My participation in the 13th Annual International Gay and Lesbian Youth Organisation (IGLYO) Conference in Pisa, Italy [27 July – 3 August 1997] was a unique experience. It was the first time any delegate from Australia had been accepted to attend an IGLYO conference, and the first time a representative from any bisexual organisation in the world took part.
The theme of the conference was: Homophobia and Fascism. Ironically, as I sat in Frankfurt airport waiting for a connecting plane, I got chatting with a German man for whom fascism was currently a major issue. He was on his way to Colombia to live with his wife and new baby. He told me that as he was a white man and his wife was a woman of colour; his family would not be safe from Neo-Nazis if they stayed in Germany. This made the purpose of the conference that much more real for me, and made me feel very lucky that the Neo-Nazi movement in Australia is as yet insignificant.
Concentration camps and their consequences. The first discussion at the conference focused largely on the experiences of homosexually active men under the Nazi regime in 1930s and ‘40s. Sex between men had been made a crime before Hitler came to power, but after his accession, the anti-gay sex law was more harshly policed. In the concentration camps, gay men were multiply discriminated against by the officers. Also, many of their fellow prisoners did not associate with them. Because support played a vital role in survival, this increased their peril.
Homosexuality remained illegal in Germany until 1969. Homophobic discrimination later prevented the stories of homosexuals in the camps being told and recognised until the last 15 years or so, and there is still relatively little evidence available about what actually happened. Gay men lived with the fear of being put back in jail, because imprisonment in the camps could be used as evidence against them if they had not completed their “sentences.” They also faced increased sentences for any new charges if they had been concentration camp inmates.
Organising against discrimination today. After the plenaries on fascism in Nazi Germany, conference delegates attended a series of sessions to discuss the effects of homophobia, sexism and fascism in our own countries.
Holland was very close to legalising same-sex marriages until the Chinese government (which adopts out a lot of children who have been relinquished due to the one child policy) said that they would not let Holland have any Chinese children if same-sex couples were allowed to be married, and thus received full child adoption privileges.

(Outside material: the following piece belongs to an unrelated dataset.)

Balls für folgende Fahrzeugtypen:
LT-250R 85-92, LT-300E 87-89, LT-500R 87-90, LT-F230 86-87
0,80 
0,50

Gays in the military is still a major issue for many European countries, particularly where there is compulsory military service for men – such as in Bulgaria, Estonia and Italy. A man from Bulgaria had to undergo a series of psychological tests. When the doctor discovered his same-sex preferences, the man was told that he would require another test after a year to see if he had “improved.” If he is “cured,” he will have to take part in military service; if not, he will have his “deviancy” marked on his permanent record.

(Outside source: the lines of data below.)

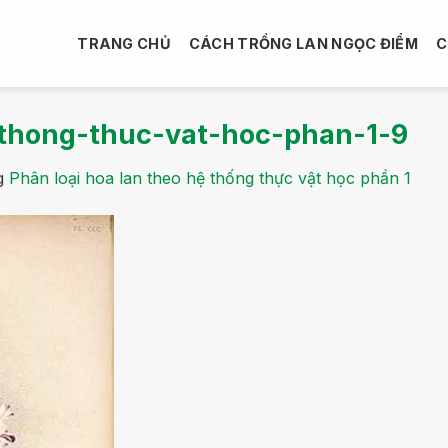
TRANG CHỦ
CÁCH TRỒNG LAN NGỌC ĐIỂM
C
-thong-thuc-vat-hoc-phan-1-9
g
Phân loại hoa lan theo hệ thống thực vật học phần 1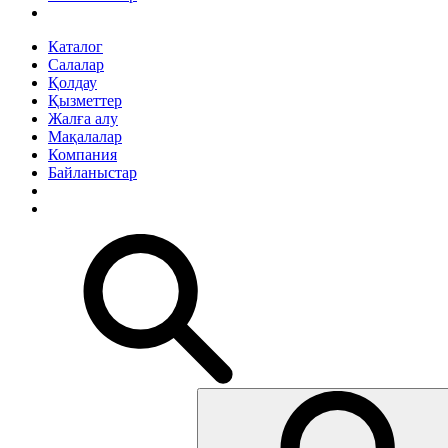
Каталог
Салалар
Қолдау
Қызметтер
Жалға алу
Мақалалар
Компания
Байланыстар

I presented a session on Australia. I spoke about the history of gay, lesbian, bisexual, transgender and HIV positive people’s achievements and current struggles, and described the move to the right in Australian politics.
Many delegates displayed exciting material about campaigns from their own countries. I saw photos from Belgian gay, lesbian and bisexual youth camps, posters produced by the “North London Line,” media coverage of the Pride March in Buenos Aires and a video of gay night life in the former Yugoslavia.
The whole conference spent a day in Florence, where we saw the new community centre, run by the Florence gay and lesbian organisation. Representatives told us they received no funding for the centre. They survived by opening up as a café and bar on Friday and Saturday nights. This, they said was the legacy of living in the land of the Pope.
Lessons for Australia. Australia has a lot to learn from IGLYO. IGLYO is influential in Europe and has representatives on the international youth board alongside conservative and religious youth organisations. This board plays an important role in shaping European Union youth policy. Similarly, Australians and non-heterosexual youth from countries outside Europe have a lot to offer IGLYO to make it more international.
IGLYO has an international pen pal program for gay, lesbian, bisexual and transgender youth under 27 years old. It is a great way to get to know queers from all around the world! To join, write to IGLYO PO Box 542, 1000 AM Amsterdam, The Netherlands, or e-mail to IGLYO@pi.net. Send a copy of your passport or driver’s licence, some info about yourself, the languages you speak and your address.
I appreciate the opportunity to attend and learn about gay, lesbian and bisexual life in other countries. The next IGLYO conference takes place in Amsterdam in 1998 to coincide with the Gay Games. It would be terrific for other gay, lesbian and bi youth to have the opportunity to attend by having an Australian lesbian/gay/bisexual contingent.